The wet VFF began to cause some chaffing on my left foot. The chaffing made my running really painful. I stopped at the U-turn check point on my third lap and asked for Vaseline. Unfortunately they didn’t have it and I settled for a plaster. The volunteer told me to look for the medical support personnel at 2.2km mark. I tried to look for them but didn’t see them on that lap.

It was a really difficult lap for me and I began to slow even on downhill. But every time I met fellow runners face-on, I picked up a few extra bit of energy to carry on. I could see their determination, not matter how slow they were going. Also the photographers, some would smile; some would say hi and urged me on. Extra encouragement from Winnie when I stopped and told her it was a difficult to continue on. She told me I could do it and gave me a little hug.

Still can smile for the camera (Photo: Chuah Sakura)

At end of lap 3, I rested at the chalet rest area. Got Vaseline from Shine (a saver), and Karen offered me a bowl of porridge. After re-charging, I changed out my VFF to Merrell barefoot shoes (oxymoron) and started my fourth lap.

I completed my first 3 laps in 4:07. My target initially was only 4 laps, anything beyond that would be a bonus really. So I didn’t really push it at my 4th lap.  Unfortunately I kicked a rock accidentally for a second time. And the pain this time was worse than the first time. I feared the worst (broken toe) then. Luckily the pain would subside and I knew it wasn’t broken. But at that time, I just slowed down and didn’t want to aggravate the injury.  
I completed the fourth lap in a little bit less than 2 hours. It was enough to earn a finisher medal and T-shirt. I took a brief rest and decided to go out one more time to make it 50km.

The last lap was really no pressure and it was the most relaxed lap that I ran that day. I was getting tired and the temperature was rising with the sun shining hot. I finished my 50km in 8 hours 12 minutes. When I took off by Merrell, I saw my toe was swelling. I knew I had sprained my toe after kicking the rock twice. It was really an unusual injury for me. I hoped then it was not too serious.

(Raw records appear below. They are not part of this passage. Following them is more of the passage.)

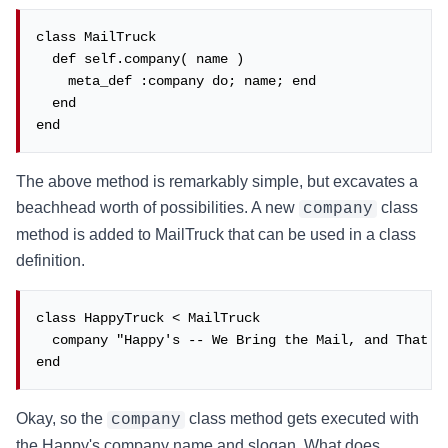
class MailTruck

  def self.company( name )

    meta_def :company do; name; end

  end

end
The above method is remarkably simple, but excavates a
beachhead worth of possibilities. A new
class
company
method is added to MailTruck that can be used in a class
definition.
class HappyTruck < MailTruck

  company "Happy's -- We Bring the Mail, and That's 
end
Okay, so the
class method gets executed with
company
the Happy's company name and slogan. What does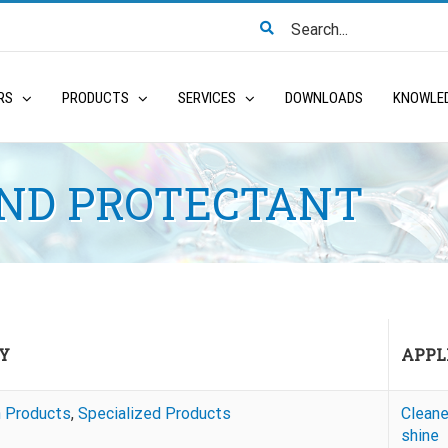
Search
for:
RS
PRODUCTS
SERVICES
DOWNLOADS
KNOWLE
AND PROTECTANT
Y
APPL
n Products
,
Specialized Products
Cleane
shine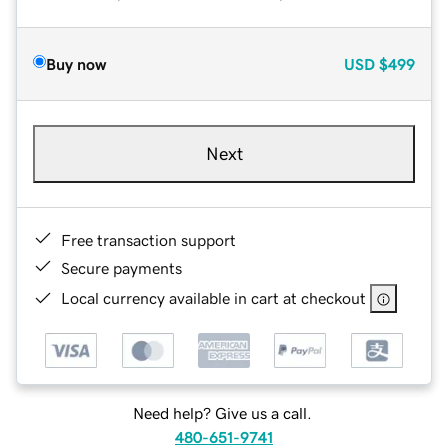
Buy now
USD
$499
Next
Free transaction support
Secure payments
Local currency available in cart at checkout
Need help? Give us a call.
480-651-9741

I took my deserved rest at the rest area at the chalet. I ate some chocolate wafer and drank a lot of water to recover. Thanks to Cally also for a recovery drink.

The finisher medal.

After the rest, I took a shower and went home satisfied with the run. It was my first ultra-trail race, albeit only 50km compared to much recognized 100km.

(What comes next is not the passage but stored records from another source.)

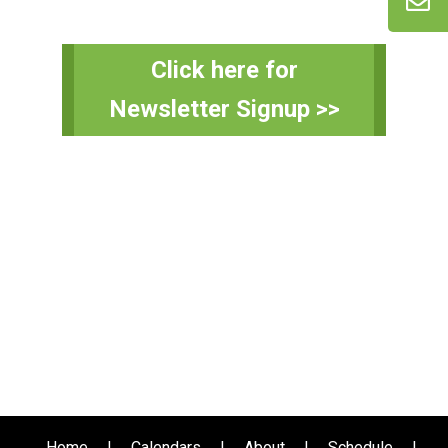
Primary
Click here for
Sidebar
Newsletter Signup >>
Home
|
Calendars
|
About
|
Schedule
|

Eating granola bar on the run (Photo: Vivien)

I felt that I did well on hydration and food strategy. I didn’t take any Powerbar or Powergel although I did bring them in my hydration bag. I was taking water (with electrolytes) in small sips while running. I took granola bars while climbing steep hills (walking). In the end, I didn’t feel thirsty or particularly hungry.

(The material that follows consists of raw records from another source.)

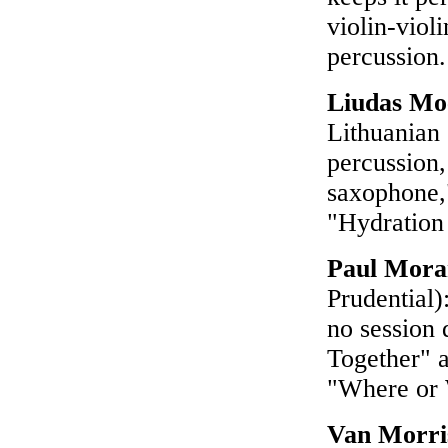
violin-viol
percussion
Liudas Mo
Lithuanian 
percussion,
saxophone,"
"Hydration
Paul Mor
Prudential)
no session 
Together" 
"Where or
Van Morri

I gave encouragement to other runners as well. Some of them looked exhausted and just sat on the trail. I stopped and asked them if they were ok.

Overall good organisation of the run. Some good points:
1.       Good medal design.
2.       Great support from the volunteer and crew.
3.       Good venue.
4.       Challenging route.
5.       Good supply of food and water at start/finish rest area

Areas of improvement:
1.       No signs at two crucial junctions. One before W1 and one before W2. Had a chat with the runner who ran off course because of no signage. He said he wasted 30 minutes on the first lap because of turning into wrong trail. It’s a pity as I already informed the organizer about the need of a signage before the two junctions.
2.       Ran out of water at the U-turn. I think it was around 1.30pm on my fifth lap when some runners was advising the other runners that no more water at U-turn point. Then I was there, I was the volunteers rushing down to transport water up with motorcycle.
3.       Medical support. There weren’t any medical personnel along the route for the first 2 laps if I remember correctly. I thought there should be some stationed at the U-turn if not along the route.

The swollen and sprained toe and the chaffed area on my left foot.